# absolutely the most depressed ive ever been



## 3babesforme

growing up i always wanted to have a sister, so badly. i had a brother but the longing for a sister never went away. now, i'm about to be a mom to 3 boys, with no daughters. the pain is almost too much. i've known for over 2 months and still cry every day.

my sister in law just had her third baby, and named her our exact girl name we were going to use if this one was a girl (she kept the name secret until the birth). i'm absolutely devastated because she knew we wanted to use it.


----------



## Isme

I'm so, so sorry. I can't even imagine. Is this baby your absolute last? I don't really know what to say that might make it better. :(


----------



## Beccaboop

I'm sorry to read this. It seems a bit unfair of your sister in law to use your name if she knew you wanted to use it one day! Will this be your pregnancy? Maybe next time you'll get a girl?


----------



## george83

I'm sorry to read this too, I have 3 boys also and can recognise how you feel. After my youngest was born up until he was probably 10 months old I found it extremely difficult. I just couldn't accept I would never have my baby girl but gradually the pain has drifted away, although it's not completely gone.

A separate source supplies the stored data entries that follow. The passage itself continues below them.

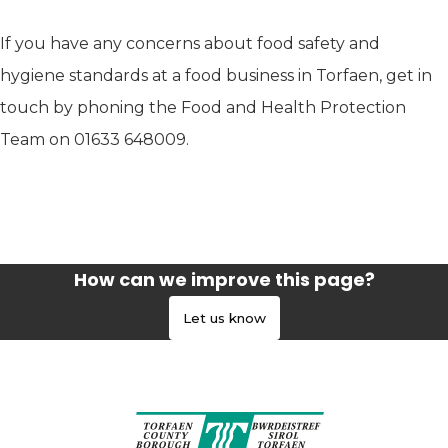
If you have any concerns about food safety and
hygiene standards at a food business in Torfaen, get in
touch by phoning the Food and Health Protection
Team on 01633 648009.
How can we improve this page?
Let us know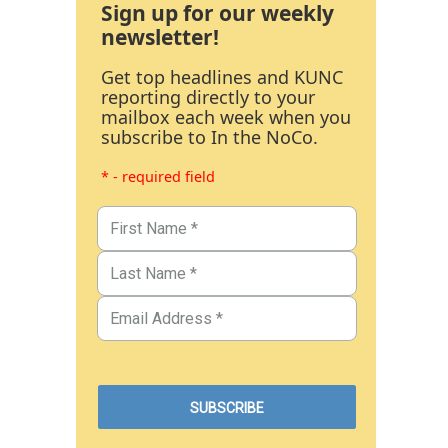
Sign up for our weekly
newsletter!
Get top headlines and KUNC
reporting directly to your
mailbox each week when you
subscribe to In the NoCo.
* - required field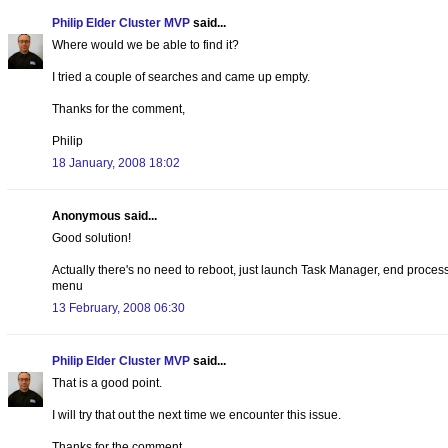
Philip Elder Cluster MVP
said...
Where would we be able to find it?
I tried a couple of searches and came up empty.
Thanks for the comment,
Philip
18 January, 2008 18:02
Anonymous said...
Good solution!
Actually there's no need to reboot, just launch Task Manager, end proce
menu
13 February, 2008 06:30
Philip Elder Cluster MVP
said...
That is a good point.
I will try that out the next time we encounter this issue.
Thanks for the comment,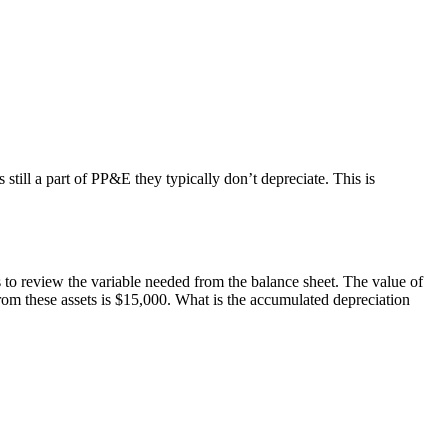
still a part of PP&E they typically don’t depreciate. This is
 to review the variable needed from the balance sheet. The value of
rom these assets is $15,000. What is the accumulated depreciation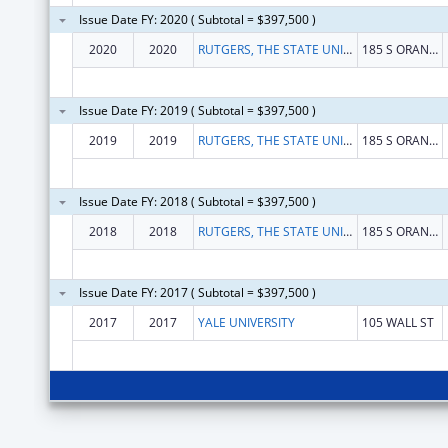
Issue Date FY: 2020 ( Subtotal = $397,500 )
2020
2020
RUTGERS, THE STATE UNIVERSITY OF NEW JERSEY
185 S ORANGE AVE
Issue Date FY: 2019 ( Subtotal = $397,500 )
2019
2019
RUTGERS, THE STATE UNIVERSITY OF NEW JERSEY
185 S ORANGE AVE
Issue Date FY: 2018 ( Subtotal = $397,500 )
2018
2018
RUTGERS, THE STATE UNIVERSITY OF NEW JERSEY
185 S ORANGE AVE
Issue Date FY: 2017 ( Subtotal = $397,500 )
2017
2017
YALE UNIVERSITY
105 WALL ST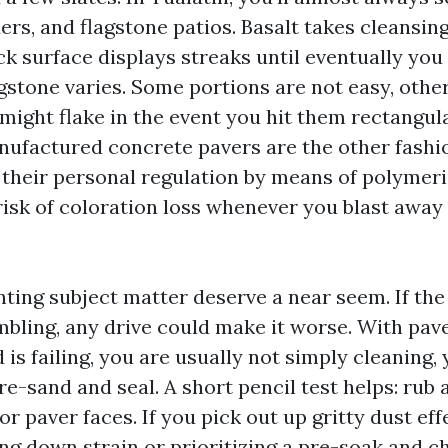
ers, and flagstone patios. Basalt takes cleansin
k surface displays streaks until eventually you
gstone varies. Some portions are not easy, othe
might flake in the event you hit them rectangul
anufactured concrete pavers are the other fashi
 their personal regulation by means of polymeri
risk of coloration loss whenever you blast away 
nting subject matter deserve a near seem. If the
bling, any drive could make it worse. With paver
is failing, you are usually not simply cleaning, 
re-sand and seal. A short pencil test helps: rub 
r paver faces. If you pick out up gritty dust effe
ng down strain or prioritizing a pre-soak and c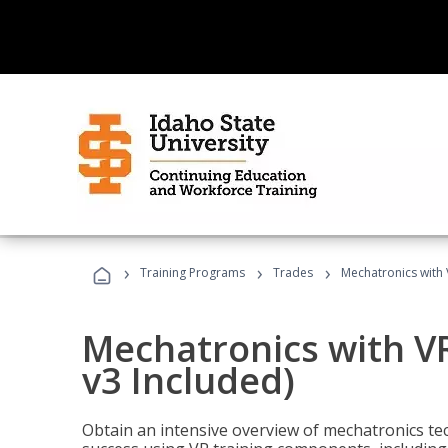
›
›
›
Training Programs
Trades
Mechatronics with 
Mechatronics with V
v3 Included)
Obtain an intensive overview of mechatronics te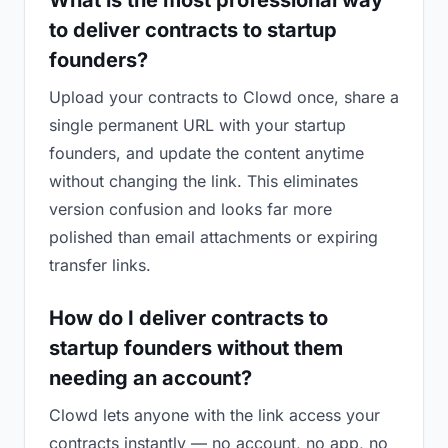
What is the most professional way
to deliver contracts to startup
founders?
Upload your contracts to Clowd once, share a
single permanent URL with your startup
founders, and update the content anytime
without changing the link. This eliminates
version confusion and looks far more
polished than email attachments or expiring
transfer links.
How do I deliver contracts to
startup founders without them
needing an account?
Clowd lets anyone with the link access your
contracts instantly — no account, no app, no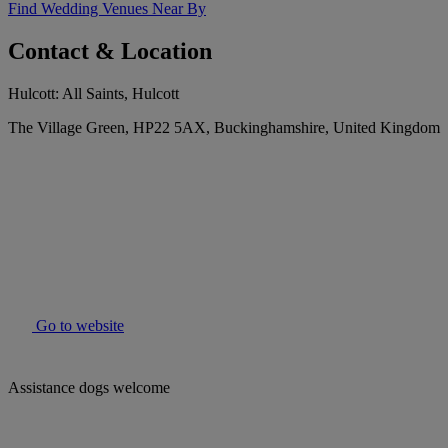
Find Wedding Venues Near By
Contact & Location
Hulcott: All Saints, Hulcott
The Village Green, HP22 5AX, Buckinghamshire, United Kingdom
Go to website
Assistance dogs welcome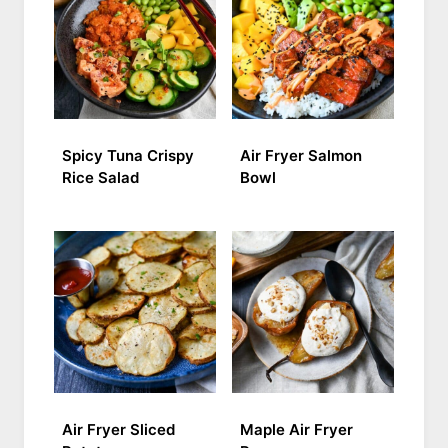
Spicy Tuna Crispy
Air Fryer Salmon
Rice Salad
Bowl
Air Fryer Sliced
Maple Air Fryer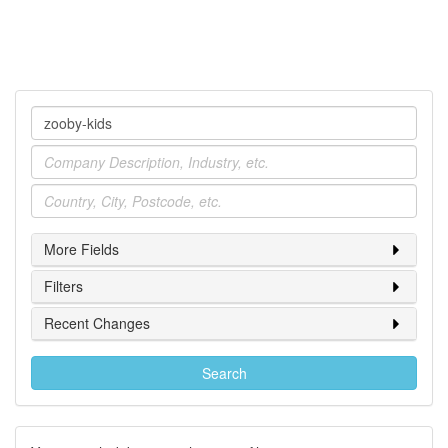
Company
Industry
Location
More Fields
Filters
Recent Changes
Search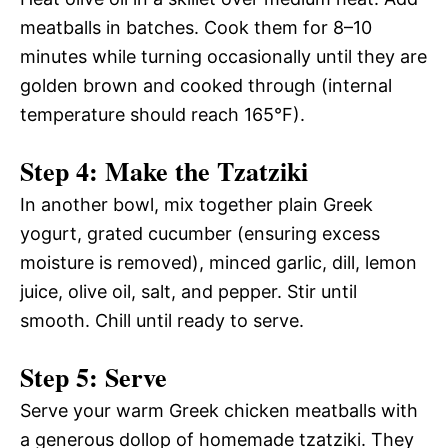
meatballs in batches. Cook them for 8–10
minutes while turning occasionally until they are
golden brown and cooked through (internal
temperature should reach 165°F).
Step 4: Make the Tzatziki
In another bowl, mix together plain Greek
yogurt, grated cucumber (ensuring excess
moisture is removed), minced garlic, dill, lemon
juice, olive oil, salt, and pepper. Stir until
smooth. Chill until ready to serve.
Step 5: Serve
Serve your warm Greek chicken meatballs with
a generous dollop of homemade tzatziki. They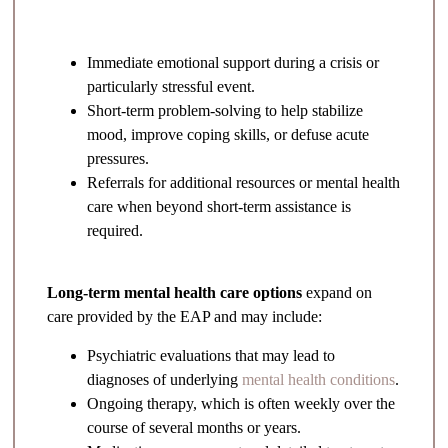
Immediate emotional support during a crisis or
particularly stressful event.
Short-term problem-solving to help stabilize
mood, improve coping skills, or defuse acute
pressures.
Referrals for additional resources or mental health
care when beyond short-term assistance is
required.
Long-term mental health care options
expand on
care provided by the EAP and may include:
Psychiatric evaluations that may lead to
diagnoses of underlying
mental health conditions
.
Ongoing therapy, which is often weekly over the
course of several months or years.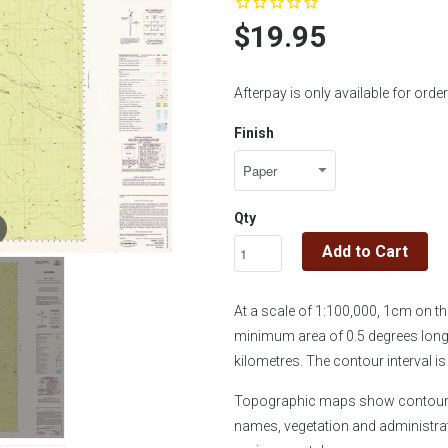
$19.95
Afterpay is only available for or
Finish
Qty
Add to Cart
At a scale of 1:100,000, 1cm on 
minimum area of 0.5 degrees longi
kilometres. The contour interval 
Topographic maps show contours, 
names, vegetation and administra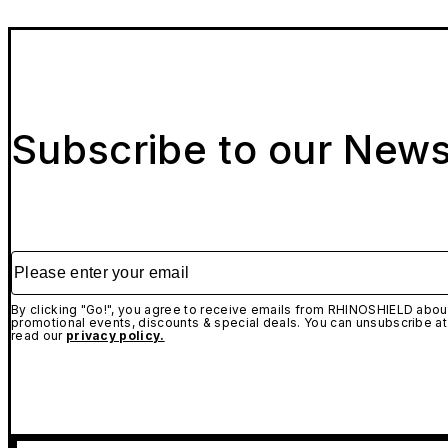
Subscribe to our News
Please enter your email
By clicking "Go!", you agree to receive emails from RHINOSHIELD about
promotional events, discounts & special deals. You can unsubscribe at
read our
privacy policy.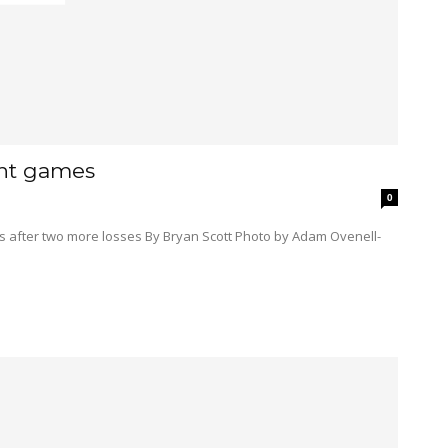
ght games
0
Bryan Scott Photo by Adam Ovenell-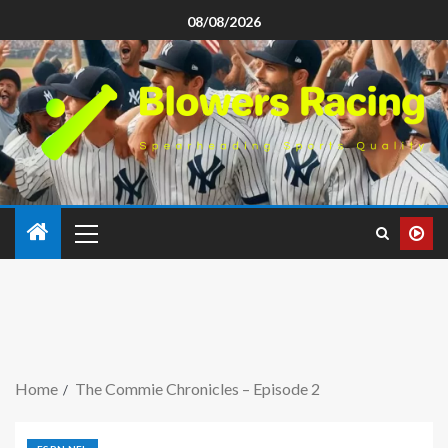
08/08/2026
Home
The Commie Chronicles – Episode 2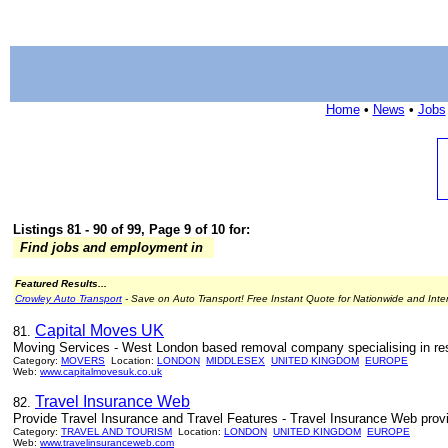
Home
•
News
•
Jobs
Listings 81 - 90 of 99, Page 9 of 10 for:
Find jobs and employment in
Featured Results...
Crowley Auto Transport
- Save on Auto Transport! Free Instant Quote for Nationwide and Inte
Capital Moves UK
81.
Moving Services - West London based removal company specialising in re
Category:
MOVERS
Location:
LONDON
MIDDLESEX
UNITED KINGDOM
EUROPE
Web:
www.capitalmovesuk.co.uk
Travel Insurance Web
82.
Provide Travel Insurance and Travel Features - Travel Insurance Web provide
Category:
TRAVEL AND TOURISM
Location:
LONDON
UNITED KINGDOM
EUROPE
Web:
www.travelinsuranceweb.com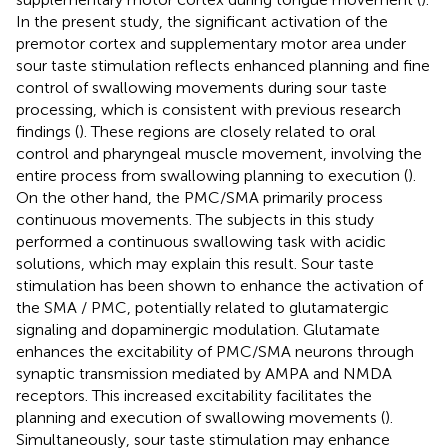
In the present study, the significant activation of the
premotor cortex and supplementary motor area under
sour taste stimulation reflects enhanced planning and fine
control of swallowing movements during sour taste
processing, which is consistent with previous research
findings (
). These regions are closely related to oral
control and pharyngeal muscle movement, involving the
entire process from swallowing planning to execution (
).
On the other hand, the PMC/SMA primarily process
continuous movements. The subjects in this study
performed a continuous swallowing task with acidic
solutions, which may explain this result. Sour taste
stimulation has been shown to enhance the activation of
the SMA / PMC, potentially related to glutamatergic
signaling and dopaminergic modulation. Glutamate
enhances the excitability of PMC/SMA neurons through
synaptic transmission mediated by AMPA and NMDA
receptors. This increased excitability facilitates the
planning and execution of swallowing movements (
).
Simultaneously, sour taste stimulation may enhance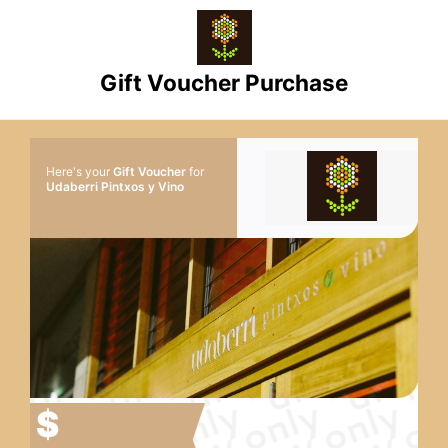
Gift Voucher Purchase
Here's your
Gift Voucher
for
Udaberri Pintxos y Vino
$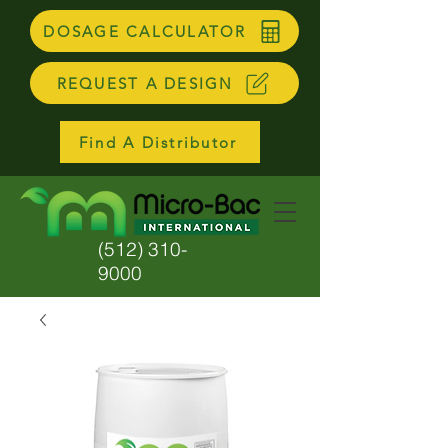
DOSAGE CALCULATOR
REQUEST A DESIGN
Find A Distributor
(512) 310-
9000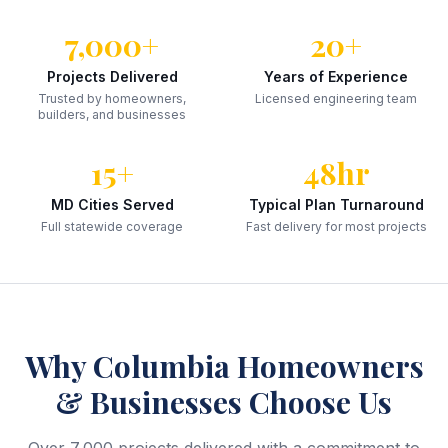
7,000+
20+
Projects Delivered
Years of Experience
Trusted by homeowners,
Licensed engineering team
builders, and businesses
15+
48hr
MD Cities Served
Typical Plan Turnaround
Full statewide coverage
Fast delivery for most projects
Why
Columbia
Homeowners
& Businesses Choose Us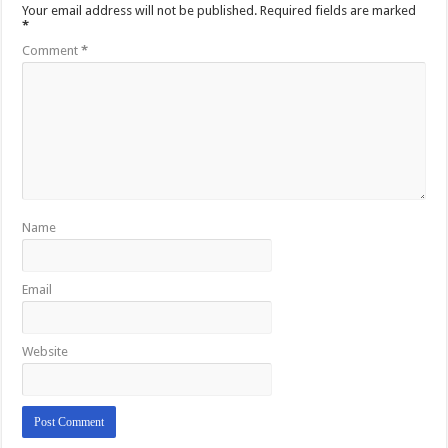
Your email address will not be published.
Required fields are marked
*
Comment
*
Name
Email
Website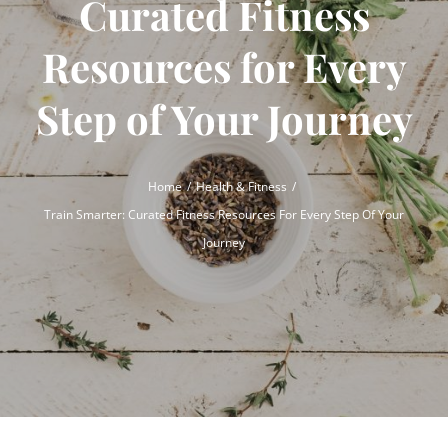
Curated Fitness
Resources for Every
Step of Your Journey
Home
Health & Fitness
Train Smarter: Curated Fitness Resources For Every Step Of Your
Journey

I'm sure your niece being born and especially having your baby's name has exaggerated your feelings but try to remember that just because she has your name doesn't mean that she'll develop the same personality that your baby girl might have had.

I hope you begin to feel better soon


----------



## donnarobinson

I have three boys also the youngest is 5& half months I cried my eyes out when I found out he was a boy I did get over it quite quickly thou
I would still love a girl but it's not consuming me I'm happy with my boys the youngest is an absoutle joy xx I'm sure once he is here u will be over the moon Hun x


----------



## Jessicahide

:( i am sorry you are feeling so depressed, do you think you may need some counselling? Somewhere safe to talk about your feelings out loud? So far i have 4 boys and i have never longed for a daughter, this time i would rather one as my little boy is so little i am frighetened he will miss out xxx I can't imagin how horrible it must be for you xxx


----------